HCACUC approval must be obtained prior to any changes in approved protocols. 

Post-Approval Monitoring

The purpose of the Post-Approval Monitoring (PAM) Program is to ensure that research and teaching activities that involve live, vertebrate, non-human animals are conducted in accordance with all applicable federal laws, regulations and policies, and are consistent with the Principal Investigator’s (P.I.) IACUC-approved Animal Care and Use Protocol. In addition to providing continuing IACUC regulatory oversight of animal activities, PAM should also serve as a valuable educational tool with the goal of achieving a culture of openness and compliance.

The goal of the Hope College Animal Care and Use Committee (HCACUC) is that each approved protocol will go through the PAM process at least once, and some protocols will be evaluated more frequently than that. A Committee member will be assigned a protocol, and through the Chairperson, will coordinate a time to meet with the PI. This meeting may coincide with surgeries, behavioral testing or other activities (such as restraint) so that procedures may be observed. It is the goal of the HCACUC to be as unobtrusive as possible, while still fulfilling its responsibilities.

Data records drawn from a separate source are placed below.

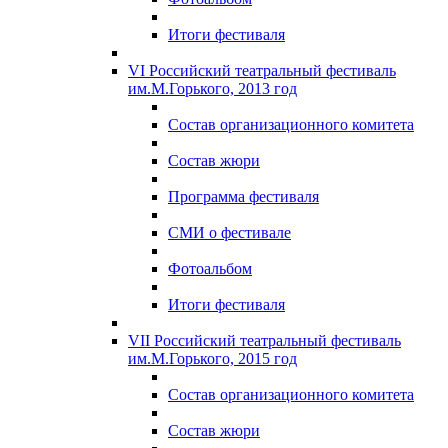
Итоги фестиваля
VI Российский театральный фестиваль
им.М.Горького, 2013 год
Состав организационного комитета
Состав жюри
Программа фестиваля
СМИ о фестивале
Фотоальбом
Итоги фестиваля
VII Российский театральный фестиваль
им.М.Горького, 2015 год
Состав организационного комитета
Состав жюри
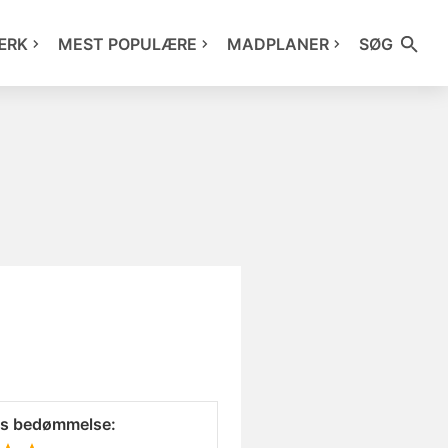
ÆRK
MEST POPULÆRE
MADPLANER
SØG
es bedømmelse:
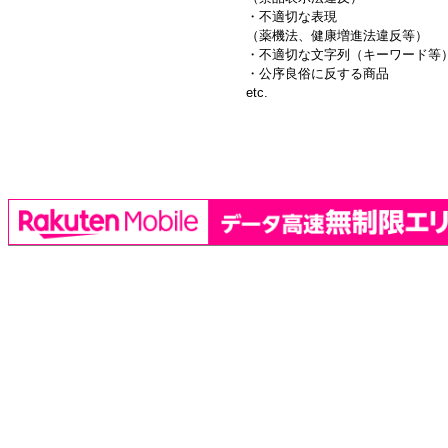
・不適切な表現
（薬機法、健康増進法違反等）
・不適切な文字列（キーワード等
・公序良俗に反する商品
etc.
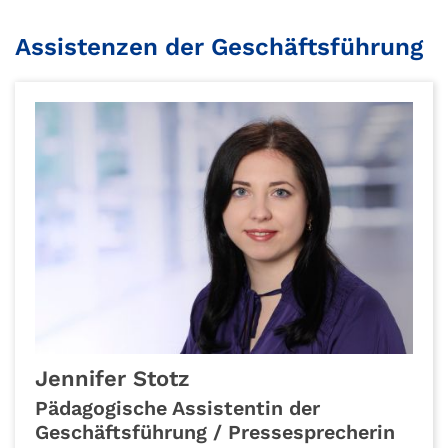
Assistenzen der Geschäftsführung
Jennifer
Stotz
Pädagogische Assistentin der
Geschäftsführung / Pressesprecherin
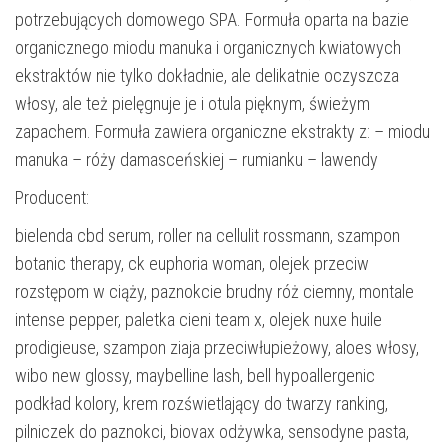
potrzebujących domowego SPA. Formuła oparta na bazie
organicznego miodu manuka i organicznych kwiatowych
ekstraktów nie tylko dokładnie, ale delikatnie oczyszcza
włosy, ale też pielęgnuje je i otula pięknym, świeżym
zapachem. Formuła zawiera organiczne ekstrakty z: – miodu
manuka – róży damasceńskiej – rumianku – lawendy
Producent:
bielenda cbd serum, roller na cellulit rossmann, szampon
botanic therapy, ck euphoria woman, olejek przeciw
rozstępom w ciąży, paznokcie brudny róż ciemny, montale
intense pepper, paletka cieni team x, olejek nuxe huile
prodigieuse, szampon ziaja przeciwłupieżowy, aloes włosy,
wibo new glossy, maybelline lash, bell hypoallergenic
podkład kolory, krem rozświetlający do twarzy ranking,
pilniczek do paznokci, biovax odżywka, sensodyne pasta,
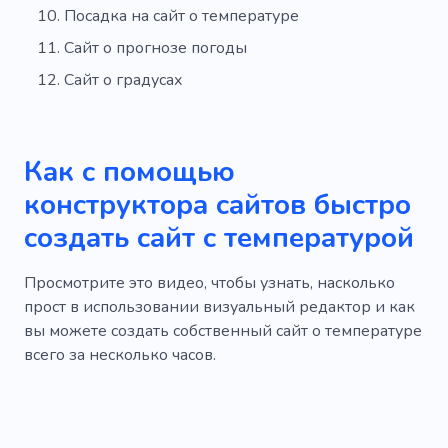
Посадка на сайт о температуре
Сайт о прогнозе погоды
Сайт о градусах
Как с помощью
конструктора сайтов быстро
создать сайт с температурой
Просмотрите это видео, чтобы узнать, насколько
прост в использовании визуальный редактор и как
вы можете создать собственный сайт о температуре
всего за несколько часов.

There will be a brief discussion about how the project has been going, with particular focus on any deviations from the protocol or adverse events experienced. Any deficiencies or deviations from the approved protocol (including amendments) will be noted and corrective actions and timelines will be established at the time of the visit. The PAM report will be provided to the HCACUC for review and discussion (via email if a regularly scheduled Review meeting is not imminent). The PI will be given the final report. If the deficiency or deviation is considered significant, is not corrected within the allotted timeframe, or if there are repeated deficiencies or deviations, the HCACUC will determine any further corrective action. OLAW, and/or USDA will be notified as appropriate, based on corrective action taken and per agency requirements.

The HCACUC understands that unforeseen outcomes are a natural part of animal research. The goal of PAM is not to be punitive, rather to be helpful in resolving problems and supporting an atmosphere of transparency while fulfilling its responsibilities as outlined by federal agencies.